Both ReclaimDemocracy.org and Democracy Unlimited, for example, are advancing campaigns to strip corporations of the power to corrupt ballot initiatives with corporate cash. While starting with local and state-level campaigns, their sights are clearly set on overturning the court-created fiction of "corporate free speech" that overwhelms citizens' ability to govern.
So what's are the obstacles to building this movement? At the top of the list is money.
Of the four groups mentioned, the three I got budget information from reported combined anticipated income for 2005 of about $150,000 -- less than MoveOn often expects to raise for its crisis of the week.
Foundations, including those purporting to fund systemic change, largely have ignored repeated funding proposals from such groups. Browsing the web pages of many of those foundations reveals their funding goes almost entirely to one-time grants for individual projects -- the polar opposite of systemic change.
I'm both encouraged that these organizations could have made major impacts with so little money and angered they had to scrape by without funds to build a solid infrastructure. It seems progressives need to heed the advice of our progressive counterparts to Powell: worry less about replacing Republicans with Democrats, and instead focus on structural change.
Someday we too can enjoy "no lose" elections like corporate interests had with Kerry vs. Bush.
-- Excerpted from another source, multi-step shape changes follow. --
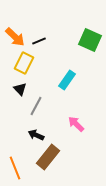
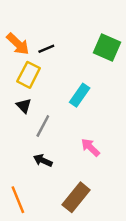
brown rectangle: (48, 157) -> (76, 197), moved

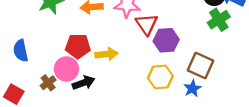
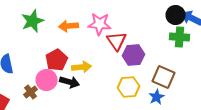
green cross: (219, 20) -> (180, 37), turned 36
red pentagon: (78, 46) -> (57, 60), turned -30
black arrow: (84, 83) -> (70, 82), moved, turned 36

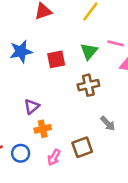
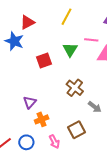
blue star: (21, 51) -> (14, 41), moved, turned -30
brown cross: (88, 85) -> (75, 88), moved, turned -30
pink arrow: (54, 157) -> (54, 142), turned -48

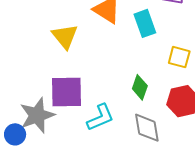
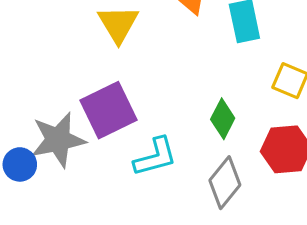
purple square: (66, 92) -> (109, 110), turned -33
gray diamond: (147, 128) -> (225, 183), turned 40

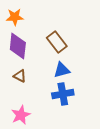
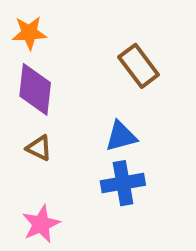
brown rectangle: (57, 42) -> (139, 66), moved

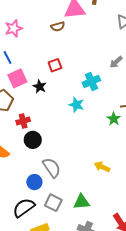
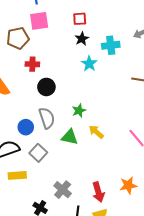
black star: (40, 86) -> (82, 39), moved
green star: (114, 119) -> (79, 111), moved
black circle: (33, 140) -> (46, 87), moved
green triangle: (82, 202) -> (70, 137), moved

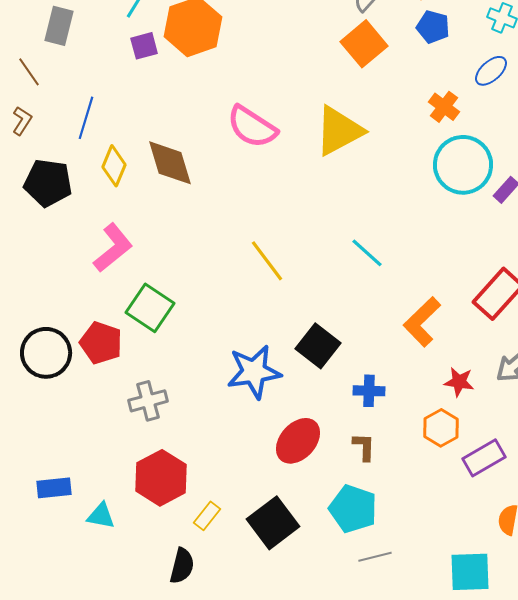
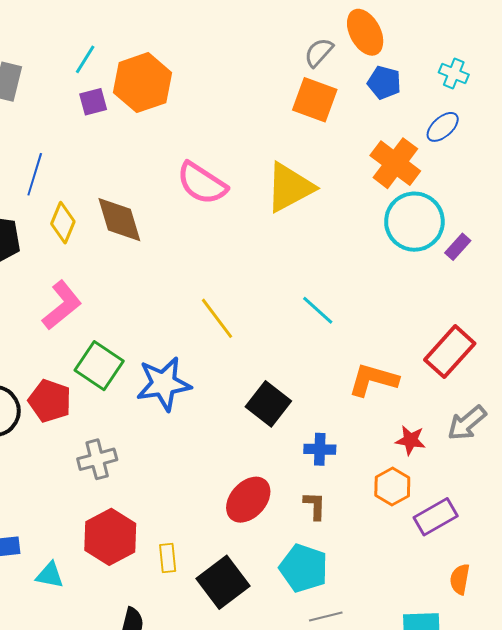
orange square: (364, 44) -> (315, 100), turned -30
orange cross: (444, 107) -> (395, 163), size x1.6
orange L-shape: (422, 322) -> (373, 380), turned 60
blue star: (254, 372) -> (164, 384), moved
yellow rectangle: (207, 516) -> (168, 558), moved, turned -44

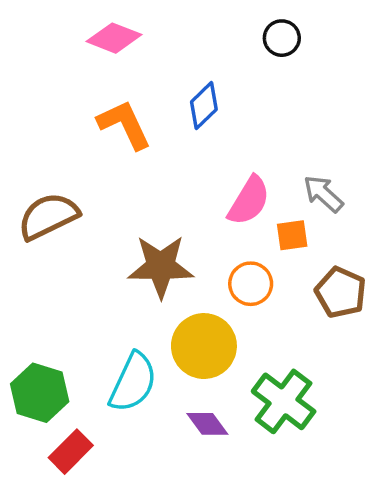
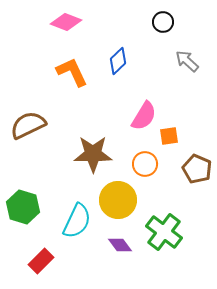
gray arrow: (323, 194) -> (187, 61), moved
green hexagon: (40, 393) -> (23, 207), moved

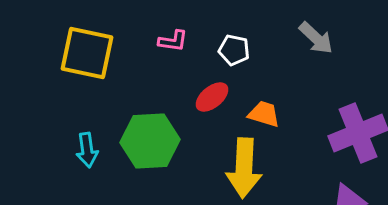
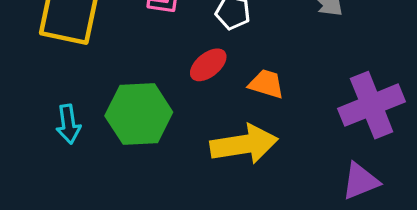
yellow arrow: (244, 168) -> (244, 144), turned -102

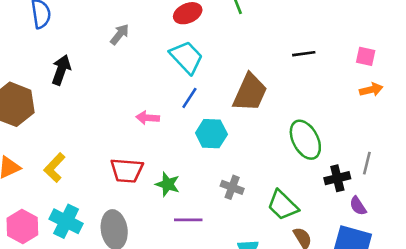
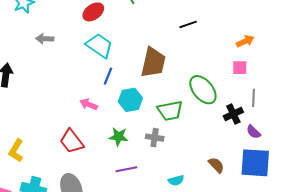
gray arrow: (120, 34) -> (45, 39), turned -114
pink square: (366, 56) -> (240, 68), moved
pink arrow: (148, 118) -> (89, 104), moved, turned 30
red trapezoid: (127, 170) -> (72, 141), turned 60
green star: (168, 184) -> (118, 137), moved
green trapezoid: (283, 205) -> (170, 111), moved, turned -44

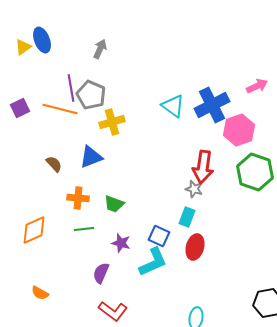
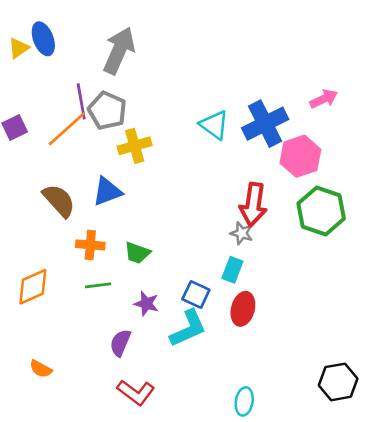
gray arrow: (100, 49) -> (119, 51), size x1.8
orange line: (60, 109) -> (67, 129), turned -56
brown semicircle: (54, 164) -> (59, 201), size x1.6

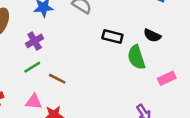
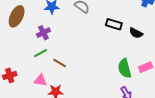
black rectangle: (112, 37) -> (114, 24), moved
green semicircle: (136, 57) -> (125, 68), moved

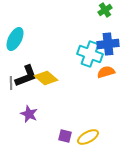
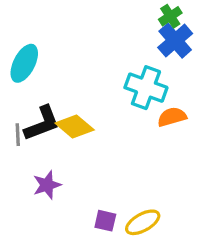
blue cross: (108, 44) -> (175, 41), moved, turned -35
purple star: (29, 114) -> (47, 185), turned 30

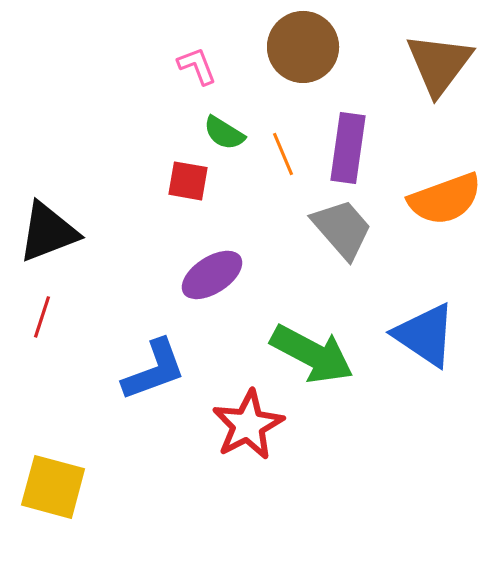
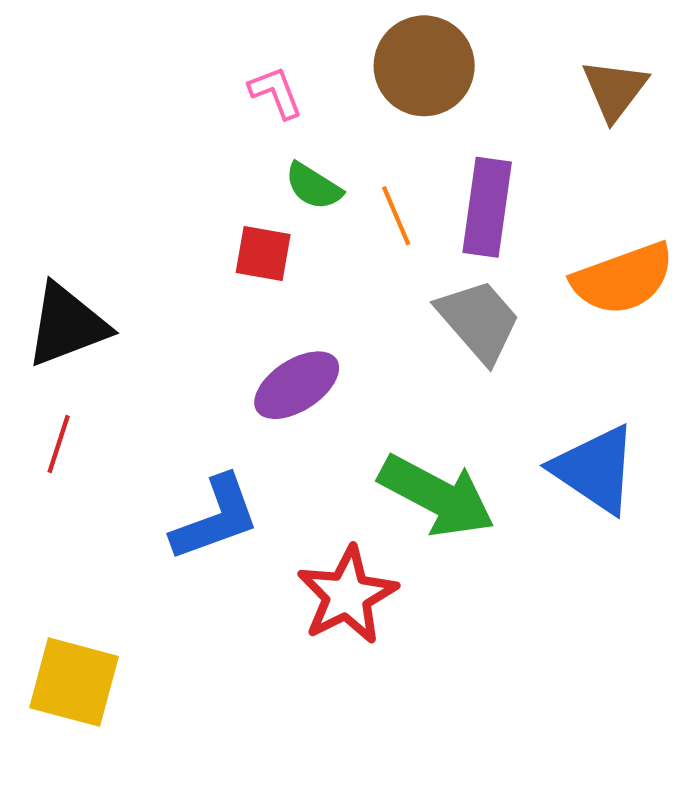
brown triangle: (439, 64) -> (615, 90), size x0.7

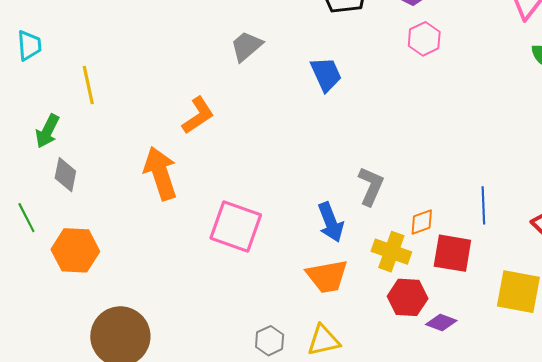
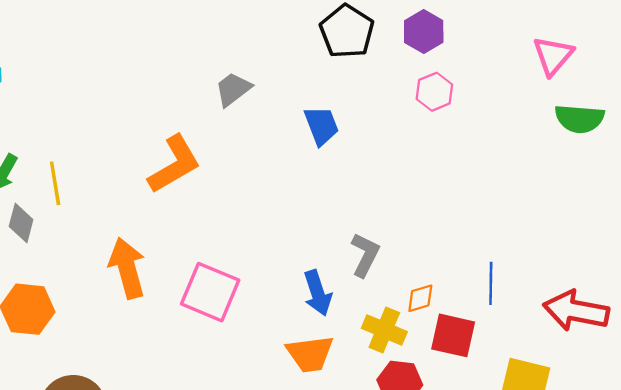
yellow line: (88, 85) -> (55, 183), moved
orange L-shape: (198, 115) -> (174, 164), size x1.4
orange arrow: (160, 173) -> (127, 268), moved

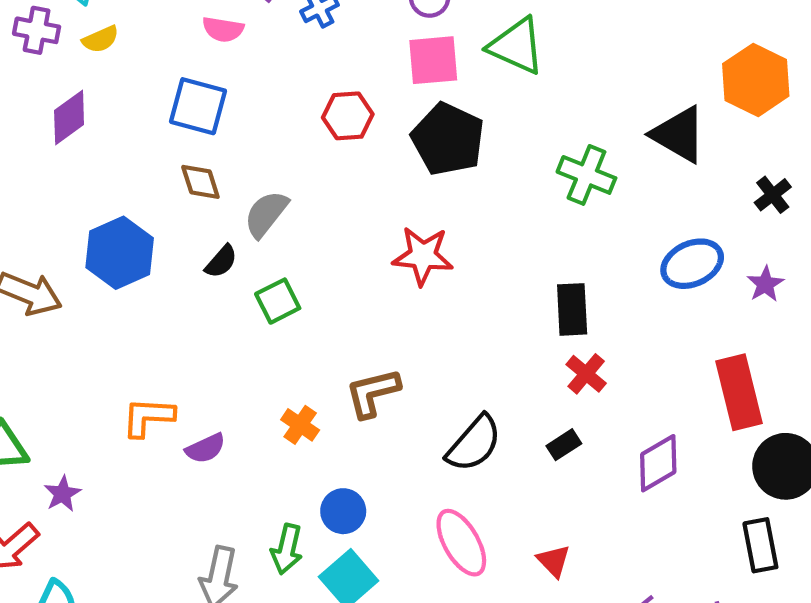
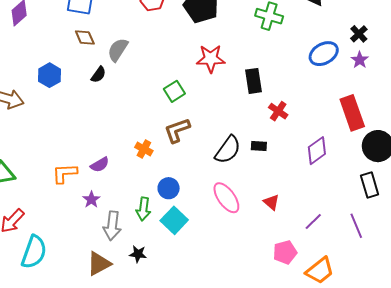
black cross: (773, 195) -> (359, 34), moved
blue hexagon: (120, 253) -> (50, 75), size x0.7
red star: (423, 256) -> (211, 59), moved
green square: (278, 301) -> (174, 91), moved
black rectangle: (572, 309) -> (253, 81), moved
orange L-shape: (148, 417) -> (65, 173), moved
black rectangle: (564, 445) -> (259, 146), moved, turned 42
purple star: (62, 494) -> (91, 200), moved

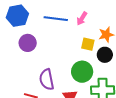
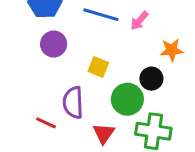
yellow square: (88, 44) -> (98, 67), moved
black circle: (105, 55) -> (151, 79), moved

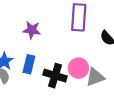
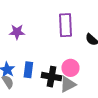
purple star: (32, 30) -> (17, 32), moved
gray triangle: (95, 77) -> (68, 84), moved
In the meantime, all of us have a choice to make with our own contributions of time or money that can lead the way to change. One great success of MoveOn is proving that average citizens can collectively raise funds that, if properly channeled, could change the future of our country.
Now we all must choose. Will we continue to give our money to damage control and fighting one crisis after another or will we fund those groups capable of shifting the balance of power from corporate elites back to we, the people?